A new study published in the journal Gut Pathogens revealed that human microbiota-associated mice (HMA mice) — colonized with microbes from patients suffering from ulcerative colitis (UC) — did not develop spontaneous colitis, but might be more susceptible to developing disease. The study, entitled “Development of gut inflammation in mice colonized with mucosa-associated bacteria from patients with ulcerative colitis,“ is an important step towards understanding the role of gut microbiota in UC.
Zhengyu Du and colleagues from The Czech Academy of Sciences in Prague, Czech Republic have previously investigated the effect of experimentally induced gut inflammation in normal and germ-free mice, noticing that inflammation in the germ-free mice was milder. A natural next step was to investigate the effects of inflammation in mice colonized with gut bacteria from patients with UC.
The authors of the study point out that it is the bacteria associated with the gut wall that is of interest for UC research. Bacteria usually present in the feces does not normally interact with the intestinal wall, which is protected by a thick layer of mucus. Patients with UC, however, have more bacteria in their gut wall than healthy individuals, and it is not known whether this is a result of the inflammation, or a factor contributing to the development of inflammation in the gut.
Germ-free mice were used to make sure their natural gut microbiome could not influence the result. Three mouse pairs were colonized with gut microbes from three UC patients. The mice were bred for a number of generations to study how the gut bacteria evolved over time. Following the transfer of the human microbiome to the mice, the team noticed that the number and type of bacterial species — which were similar in biopsies from all three patients — were reduced.
The team also noticed an increase in the clinical colitis score (CCS) and the activity of myeloperoxidase — an enzyme important for the antibacterial activity of neutrophil cells in the gut. These effects were not associated with any damage to the gut mucosa, and decreased in subsequent generations.
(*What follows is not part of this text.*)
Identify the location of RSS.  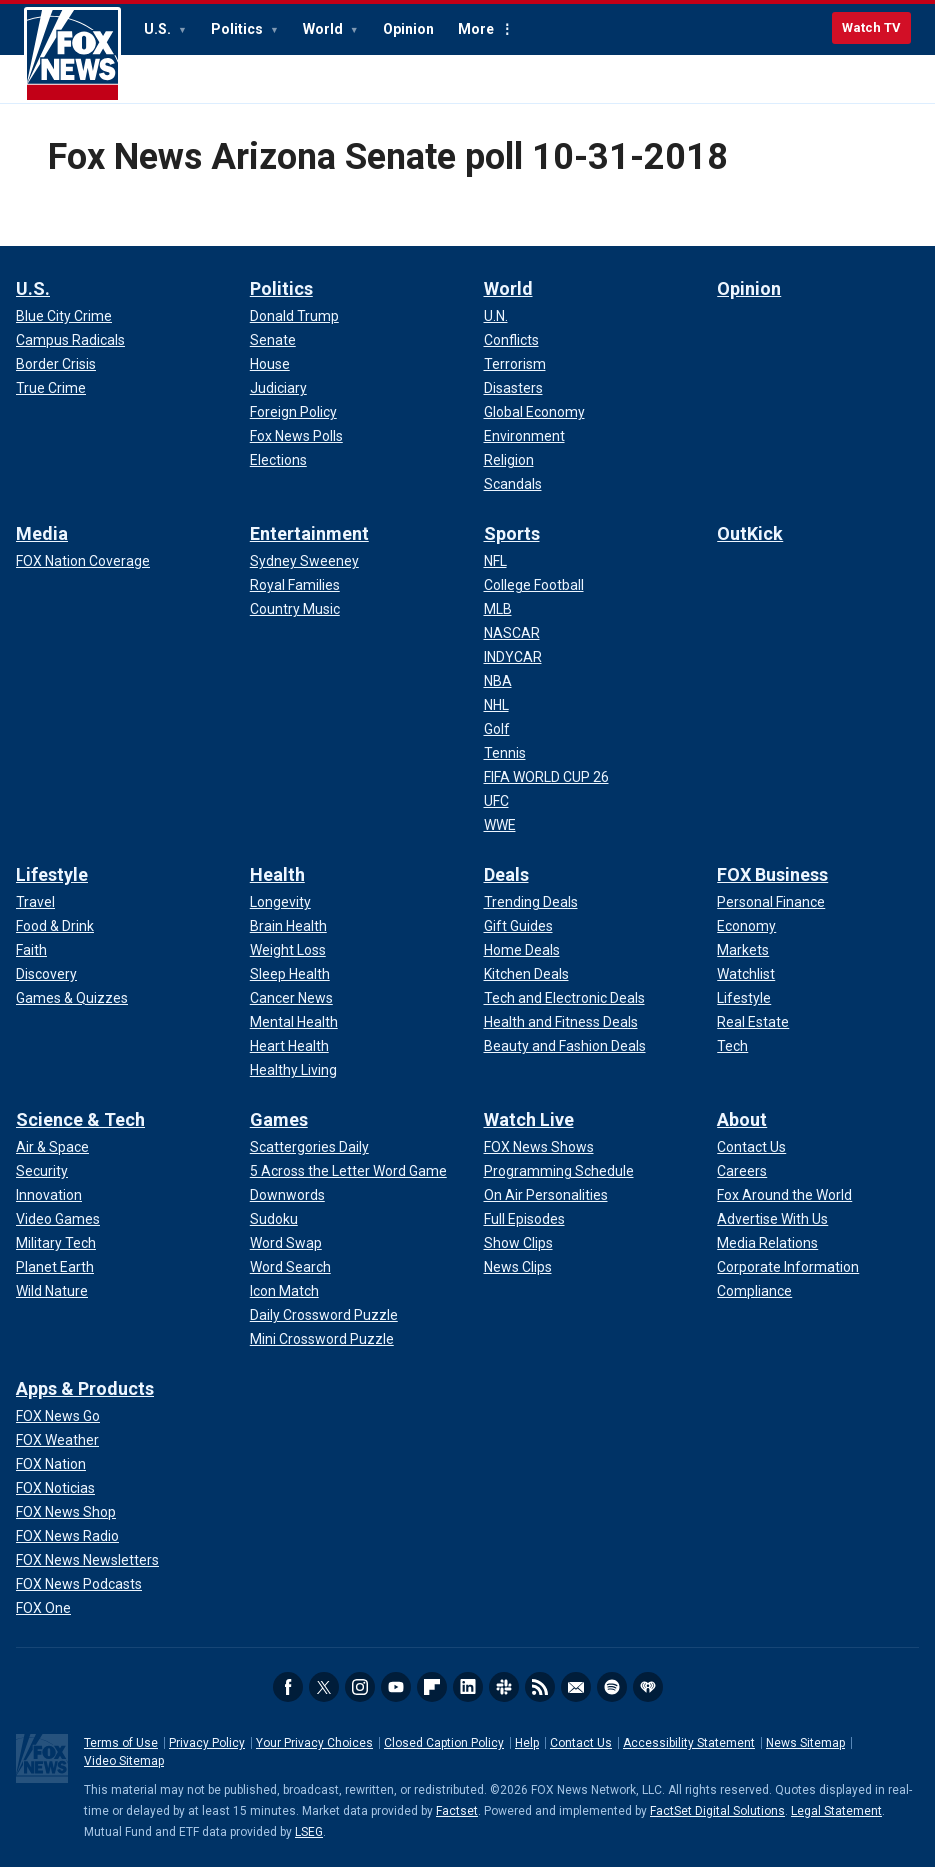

While the team could induce colon inflammation using the chemical dextran sulfate sodium (DSS), in germ-free and normal mice, they failed to do so in some of the HMA mice. Only the fourth generation of one of HMA mouse strains showed signs of colon inflammation after DSS treatment. This suggests that either the transferred bacteria have some protective properties, or that potentially harmful species were lost in the transfer. The team, therefore, analyzed the difference in bacterial species between the first and fourth generation of the HMA mice with inflammation, finding that the protective species C. symbiosum was replaced by the harmful C. difficile — associated with UC in humans.
The authors do not discuss any effects of diet — a known factor influencing gut microbiome diversity — on the composition of the bacterial species in the HMA mouse strains used in the study.
Despite the fact that the researchers could show increased sensitivity to inflammation in only one of three HMA strains, they believe that their findings are important for future studies on host-microbe interactions in UC.